#### SUPPLIED DATA ####
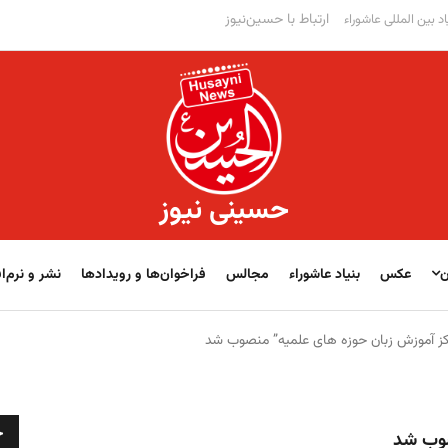
ارتباط با حسین‌نیوز
اد بین المللی عاشوراء
حسینی نیوز
ن
عکس
بنیاد عاشوراء
مجالس
فراخوان‌‏‏‏ها و رویدادها
نشر و نرم‌اف
کز آموزش زبان حوزه های علمیه” منصوب شد
ج
صوب شد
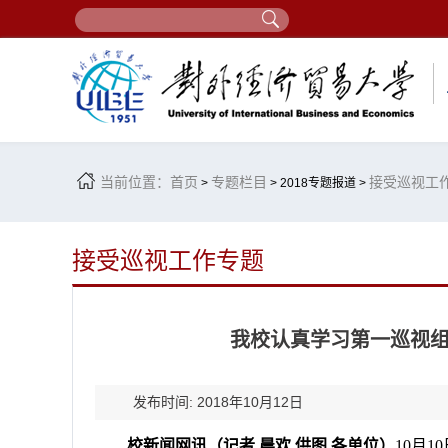
当前位置：
首页
专题栏目
接受巡视工
>
> 2018专题报道 >
接受巡视工作专题
我校认真学习第一巡视
发布时间: 2018年10月12日
校新闻网讯（记者
晨欢
供图
各单位）
10月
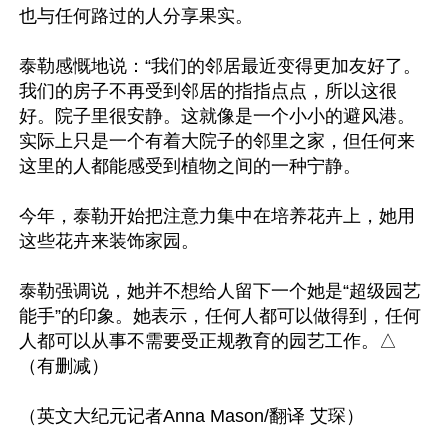
也与任何路过的人分享果实。

泰勒感慨地说：“我们的邻居最近变得更加友好了。
我们的房子不再受到邻居的指指点点，所以这很
好。院子里很安静。这就像是一个小小的避风港。
实际上只是一个有着大院子的邻里之家，但任何来
这里的人都能感受到植物之间的一种宁静。

今年，泰勒开始把注意力集中在培养花卉上，她用
这些花卉来装饰家园。

泰勒强调说，她并不想给人留下一个她是“超级园艺
能手”的印象。她表示，任何人都可以做得到，任何
人都可以从事不需要受正规教育的园艺工作。△
（有删减）
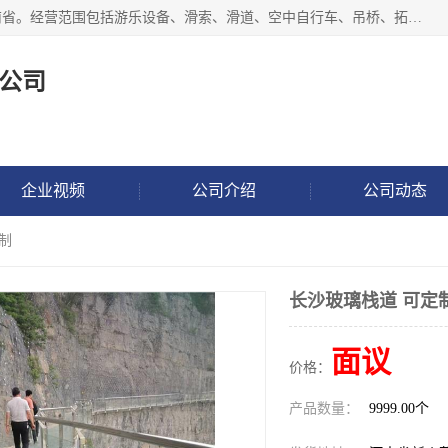
新乡市鑫豫游乐设备有限公司成立于2018年，注册地位于河南省。经营范围包括游乐设备、滑索、滑道、空中自行车、吊桥、拓展器材、攀岩器材、趣桥、悬崖秋千、网红桥、儿童乐园设备、水上乐园设备、丛林穿越设备、音乐呐喊设备、轨道滑车、栈道、玻璃滑道、观景平台、景观包装的设计、制造、销售、安装、维修，景区策划服务。
公司
企业视频
公司介绍
公司动态
制
长沙玻璃栈道 可定
面议
价格：
产品数量：
9999.00个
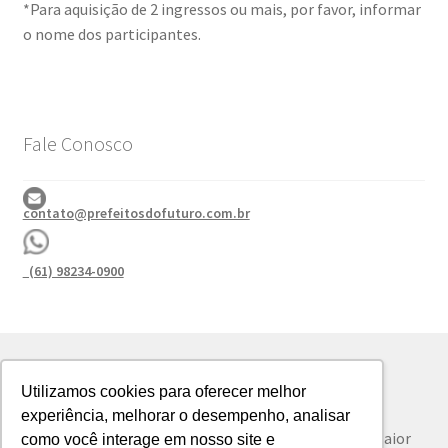
*Para aquisição de 2 ingressos ou mais, por favor, informar
o nome dos participantes.
Fale Conosco
contato@prefeitosdofuturo.com.br
(61) 98234-0900
Utilizamos cookies para oferecer melhor
POLÍTICA DE CANCELAMENTO DA INSCRIÇÃO
experiência, melhorar o desempenho, analisar
© Prefeitos do Futuro 2023
Prefeitos do Futuro
- O maior
como você interage em nosso site e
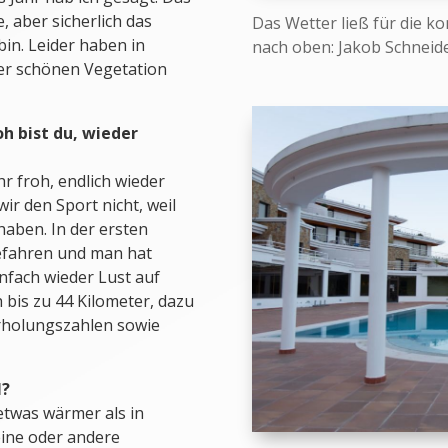
e, aber sicherlich das
Das Wetter ließ für die 
bin. Leider haben in
nach oben: Jakob Schneide
er schönen Vegetation
h bist du, wieder
r froh, endlich wieder
ir den Sport nicht, weil
haben. In der ersten
gefahren und man hat
infach wieder Lust auf
h bis zu 44 Kilometer, dazu
rholungszahlen sowie
l?
etwas wärmer als in
 eine oder andere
####
[WHAT IS REQUIRED]
If a line comes after the line with "好。院子里很安静。这就像是一个小小的避风港。", it stays out; print exactly every line from the start of the entries up to and including that line, but no pictures.

[TASK ANSWER]
ارتباط با حسین‌نیوز
اد بین المللی عاشوراء
حسینی نیوز
ن
عکس
بنیاد عاشوراء
مجالس
فراخوان‌‏‏‏ها و رویدادها
نشر و نرم‌اف
کز آموزش زبان حوزه های علمیه” منصوب شد
ج
صوب شد
当前位置：
首页
专题栏目
接受巡视工
>
> 2018专题报道 >
接受巡视工作专题
我校认真学习第一巡视
发布时间: 2018年10月12日
校新闻网讯（记者
晨欢
供图
各单位）
10月
也与任何路过的人分享果实。

泰勒感慨地说：“我们的邻居最近变得更加友好了。
我们的房子不再受到邻居的指指点点，所以这很
好。院子里很安静。这就像是一个小小的避风港。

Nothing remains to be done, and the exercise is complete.